= ACTIVITY =
Your response should consist of the entire listing, transcribed exactly, with every image left out.
(SUPPLIED ENTRIES begins)
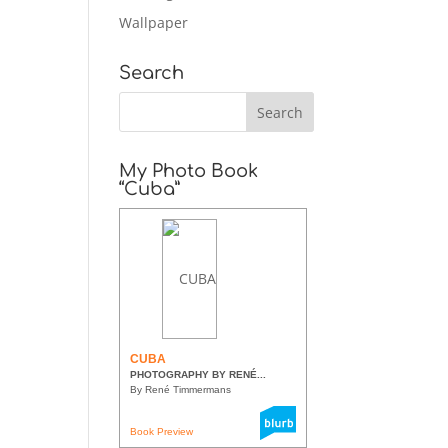
Wallpaper
Search
My Photo Book
“Cuba”
CUBA
PHOTOGRAPHY BY RENÉ...
By René Timmermans
Book Preview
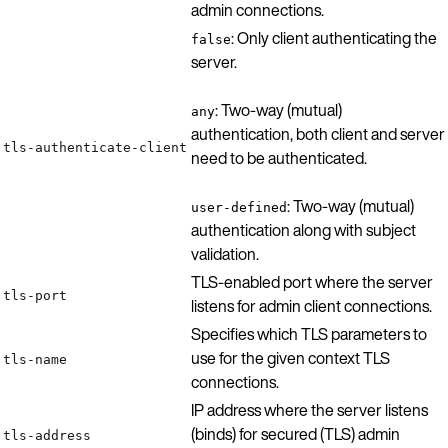
admin connections.
: Only client authenticating the
false
server.
: Two-way (mutual)
any
authentication, both client and server
tls-authenticate-client
need to be authenticated.
: Two-way (mutual)
user-defined
authentication along with subject
validation.
TLS-enabled port where the server
tls-port
listens for admin client connections.
Specifies which TLS parameters to
use for the given context TLS
tls-name
connections.
IP address where the server listens
(binds) for secured (TLS) admin
tls-address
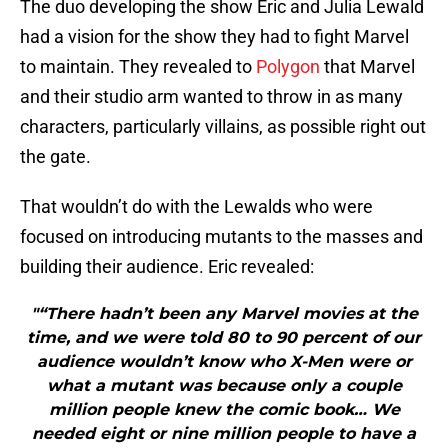
The duo developing the show Eric and Julia Lewald
had a vision for the show they had to fight Marvel
to maintain. They revealed to
Polygon
that Marvel
and their studio arm wanted to throw in as many
characters, particularly villains, as possible right out
the gate.
That wouldn’t do with the Lewalds who were
focused on introducing mutants to the masses and
building their audience. Eric revealed:
"“There hadn’t been any Marvel movies at the
time, and we were told 80 to 90 percent of our
audience wouldn’t know who X-Men were or
what a mutant was because only a couple
million people knew the comic book… We
needed eight or nine million people to have a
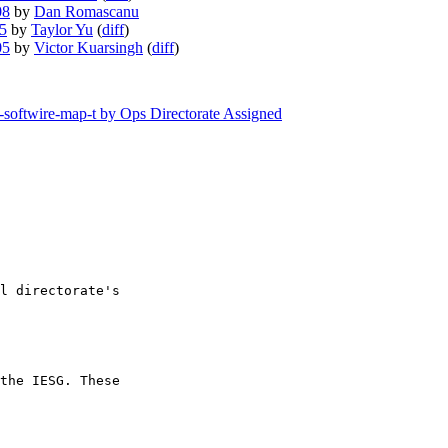
08
by
Dan Romascanu
05
by
Taylor Yu
(
diff
)
05
by
Victor Kuarsingh
(
diff
)
f-softwire-map-t by Ops Directorate Assigned
l directorate's 

the IESG. These 
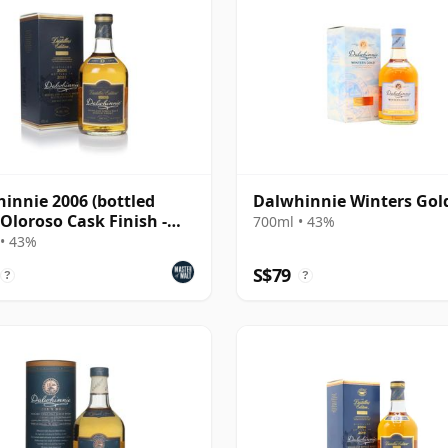
innie 2006 (bottled
Dalwhinnie Winters Gol
 Oloroso Cask Finish -
700ml • 43%
lers Editio
• 43%
S$79
?
?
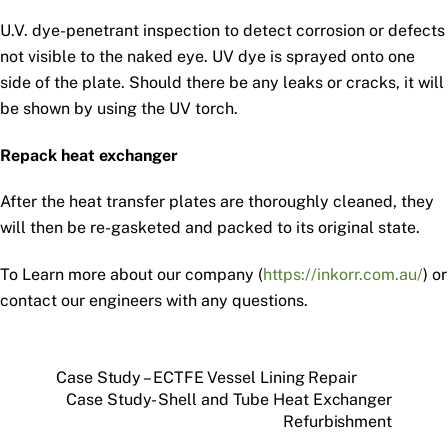
U.V. dye-penetrant inspection to detect corrosion or defects
not visible to the naked eye. UV dye is sprayed onto one
side of the plate. Should there be any leaks or cracks, it will
be shown by using the UV torch.
Repack heat exchanger
After the heat transfer plates are thoroughly cleaned, they
will then be re-gasketed and packed to its original state.
To Learn more about our company (
https://inkorr.com.au/
) or
contact our engineers with any questions.
Case Study – ECTFE Vessel Lining Repair
Case Study- Shell and Tube Heat Exchanger
Refurbishment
(SUPPLIED ENTRIES ends)
= REPLY =
Wallpaper
Search
My Photo Book
“Cuba”
CUBA
PHOTOGRAPHY BY RENÉ...
By René Timmermans
Book Preview
admin connections.
: Only client authenticating the
false
server.
: Two-way (mutual)
any
authentication, both client and server
tls-authenticate-client
need to be authenticated.
: Two-way (mutual)
user-defined
authentication along with subject
validation.
TLS-enabled port where the server
tls-port
listens for admin client connections.
Specifies which TLS parameters to
use for the given context TLS
tls-name
connections.
IP address where the server listens
(binds) for secured (TLS) admin
tls-address
The duo developing the show Eric and Julia Lewald
had a vision for the show they had to fight Marvel
to maintain. They revealed to
Polygon
that Marvel
and their studio arm wanted to throw in as many
characters, particularly villains, as possible right out
the gate.
That wouldn’t do with the Lewalds who were
focused on introducing mutants to the masses and
building their audience. Eric revealed:
"“There hadn’t been any Marvel movies at the
time, and we were told 80 to 90 percent of our
audience wouldn’t know who X-Men were or
what a mutant was because only a couple
million people knew the comic book… We
needed eight or nine million people to have a
08
by
Dan Romascanu
05
by
Taylor Yu
(
diff
)
05
by
Victor Kuarsingh
(
diff
)
f-softwire-map-t by Ops Directorate Assigned
l directorate's 

the IESG. These 
innie 2006 (bottled
Dalwhinnie Winters Gol
 Oloroso Cask Finish -
700ml • 43%
lers Editio
• 43%
S$79
?
?
U.V. dye-penetrant inspection to detect corrosion or defects
not visible to the naked eye. UV dye is sprayed onto one
side of the plate. Should there be any leaks or cracks, it will
be shown by using the UV torch.
Repack heat exchanger
After the heat transfer plates are thoroughly cleaned, they
will then be re-gasketed and packed to its original state.
To Learn more about our company (
https://inkorr.com.au/
) or
contact our engineers with any questions.
Case Study – ECTFE Vessel Lining Repair
Case Study- Shell and Tube Heat Exchanger
Refurbishment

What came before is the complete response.